Task instructions
Restate each of the lines below word for word and drop every picture.

Data section
---------------

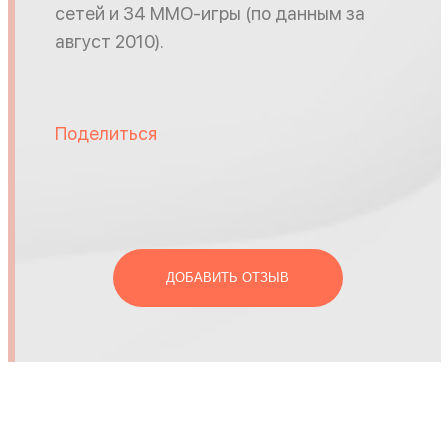
сетей и 34 MMO-игры (по данным за
август 2010).
Поделиться
ДОБАВИТЬ ОТЗЫВ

---------------

Worked solution
сетей и 34 MMO-игры (по данным за
август 2010).
Поделиться
ДОБАВИТЬ ОТЗЫВ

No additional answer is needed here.